## GIVEN RECORDS:
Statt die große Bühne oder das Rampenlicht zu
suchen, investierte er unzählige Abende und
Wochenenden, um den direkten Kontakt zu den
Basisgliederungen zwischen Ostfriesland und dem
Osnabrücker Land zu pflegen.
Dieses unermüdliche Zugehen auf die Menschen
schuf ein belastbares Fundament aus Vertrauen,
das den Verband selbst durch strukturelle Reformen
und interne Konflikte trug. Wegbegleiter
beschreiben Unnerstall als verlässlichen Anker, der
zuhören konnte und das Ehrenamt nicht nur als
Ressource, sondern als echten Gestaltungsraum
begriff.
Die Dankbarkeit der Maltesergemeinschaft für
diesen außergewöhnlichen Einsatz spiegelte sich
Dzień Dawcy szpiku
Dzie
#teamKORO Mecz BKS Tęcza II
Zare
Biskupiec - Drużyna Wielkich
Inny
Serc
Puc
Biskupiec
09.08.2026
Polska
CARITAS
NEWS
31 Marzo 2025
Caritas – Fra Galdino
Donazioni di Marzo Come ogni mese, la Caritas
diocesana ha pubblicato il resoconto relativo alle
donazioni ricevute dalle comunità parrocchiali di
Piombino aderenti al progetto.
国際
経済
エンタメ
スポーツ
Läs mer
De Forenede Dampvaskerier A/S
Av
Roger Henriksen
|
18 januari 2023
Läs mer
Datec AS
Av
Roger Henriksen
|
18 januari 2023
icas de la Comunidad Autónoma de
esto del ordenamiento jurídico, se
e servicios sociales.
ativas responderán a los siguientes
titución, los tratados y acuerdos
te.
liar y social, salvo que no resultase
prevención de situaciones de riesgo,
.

* * *

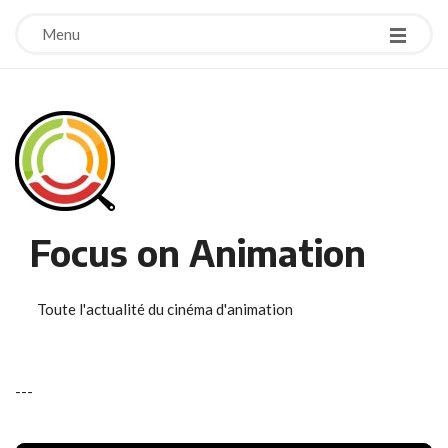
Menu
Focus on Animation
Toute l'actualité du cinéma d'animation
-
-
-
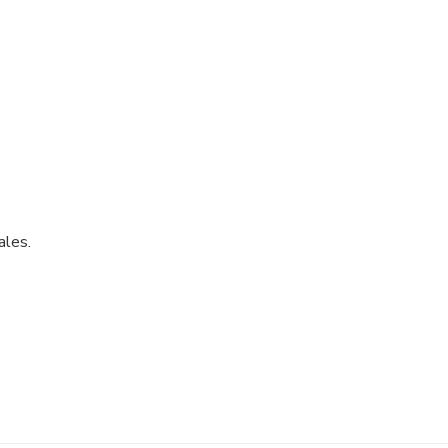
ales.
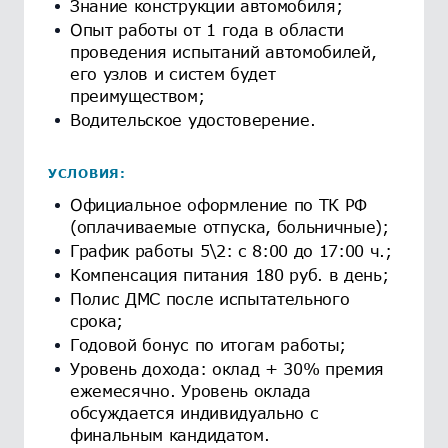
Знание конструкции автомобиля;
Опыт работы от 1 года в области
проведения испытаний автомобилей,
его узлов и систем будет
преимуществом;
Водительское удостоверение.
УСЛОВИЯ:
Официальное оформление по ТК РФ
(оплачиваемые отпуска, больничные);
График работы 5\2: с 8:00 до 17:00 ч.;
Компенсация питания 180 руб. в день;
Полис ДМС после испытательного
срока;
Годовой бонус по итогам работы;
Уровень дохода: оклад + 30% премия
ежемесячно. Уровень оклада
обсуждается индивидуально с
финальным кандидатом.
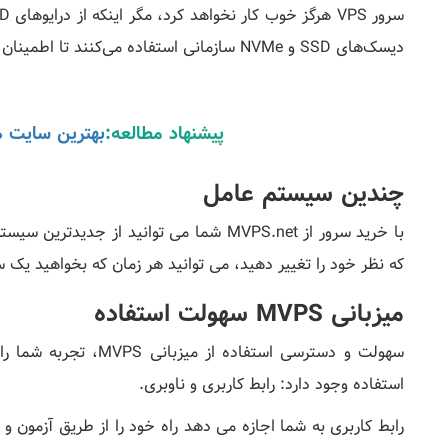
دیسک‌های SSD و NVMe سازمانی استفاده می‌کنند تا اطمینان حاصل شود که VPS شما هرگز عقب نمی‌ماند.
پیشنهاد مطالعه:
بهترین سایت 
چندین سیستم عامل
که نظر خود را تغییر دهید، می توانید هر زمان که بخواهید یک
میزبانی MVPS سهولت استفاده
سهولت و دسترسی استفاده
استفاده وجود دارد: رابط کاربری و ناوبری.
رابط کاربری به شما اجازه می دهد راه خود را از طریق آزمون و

--

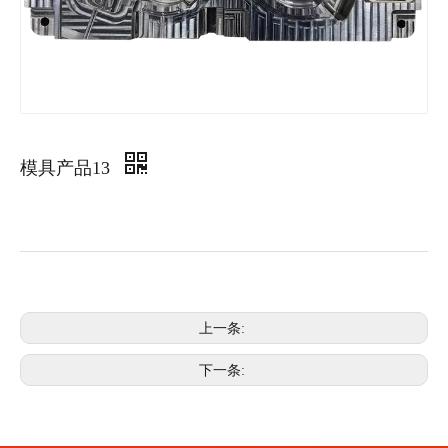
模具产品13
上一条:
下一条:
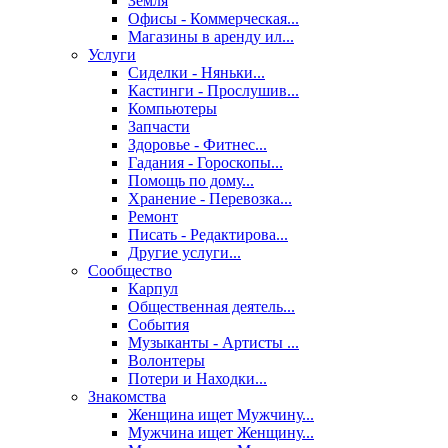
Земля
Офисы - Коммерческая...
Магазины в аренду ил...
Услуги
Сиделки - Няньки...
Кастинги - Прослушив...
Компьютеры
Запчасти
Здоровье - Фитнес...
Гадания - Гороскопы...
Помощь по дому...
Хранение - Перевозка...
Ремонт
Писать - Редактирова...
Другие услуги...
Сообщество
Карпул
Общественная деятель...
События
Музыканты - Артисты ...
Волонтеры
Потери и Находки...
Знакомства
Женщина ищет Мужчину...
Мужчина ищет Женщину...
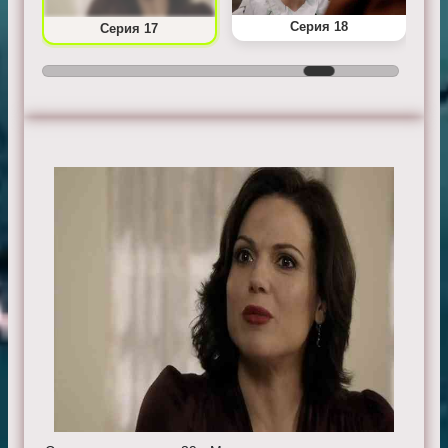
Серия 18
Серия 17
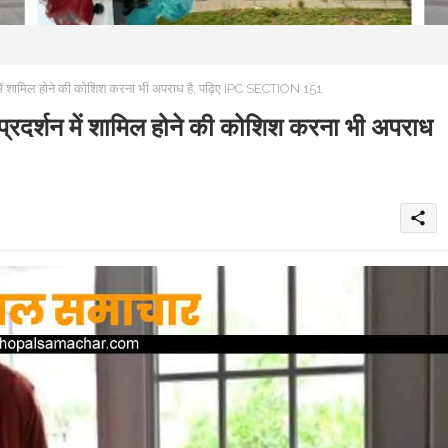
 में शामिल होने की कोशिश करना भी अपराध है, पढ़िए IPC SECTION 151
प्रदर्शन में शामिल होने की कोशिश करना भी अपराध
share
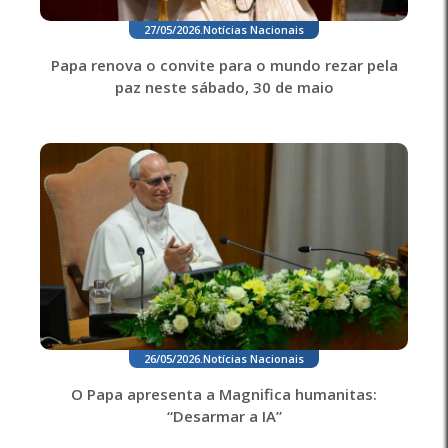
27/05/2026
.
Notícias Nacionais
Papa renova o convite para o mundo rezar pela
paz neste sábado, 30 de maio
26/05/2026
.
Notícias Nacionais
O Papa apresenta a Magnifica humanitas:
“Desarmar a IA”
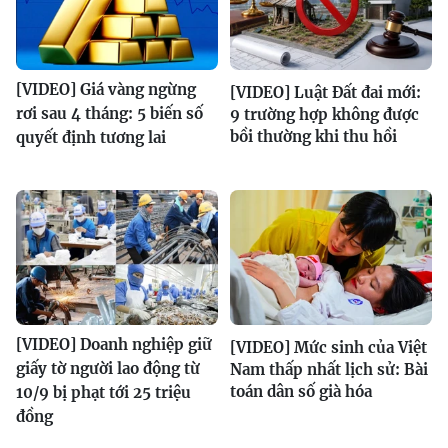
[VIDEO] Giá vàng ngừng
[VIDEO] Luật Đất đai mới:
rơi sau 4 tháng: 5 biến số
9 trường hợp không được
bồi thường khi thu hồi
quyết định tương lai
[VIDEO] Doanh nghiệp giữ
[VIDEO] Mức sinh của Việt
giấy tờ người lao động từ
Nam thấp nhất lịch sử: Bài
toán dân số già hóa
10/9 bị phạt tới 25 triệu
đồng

## ASSIGNMENT:
Restate word for word the lines in the material above from the one with "Statt die große Bühne oder das Rampenlicht zu" to the one with "Dzień Dawcy szpiku"; both of those lines count, and nothing else does.

## YOUR RESPONSE:
Statt die große Bühne oder das Rampenlicht zu
suchen, investierte er unzählige Abende und
Wochenenden, um den direkten Kontakt zu den
Basisgliederungen zwischen Ostfriesland und dem
Osnabrücker Land zu pflegen.
Dieses unermüdliche Zugehen auf die Menschen
schuf ein belastbares Fundament aus Vertrauen,
das den Verband selbst durch strukturelle Reformen
und interne Konflikte trug. Wegbegleiter
beschreiben Unnerstall als verlässlichen Anker, der
zuhören konnte und das Ehrenamt nicht nur als
Ressource, sondern als echten Gestaltungsraum
begriff.
Die Dankbarkeit der Maltesergemeinschaft für
diesen außergewöhnlichen Einsatz spiegelte sich
Dzień Dawcy szpiku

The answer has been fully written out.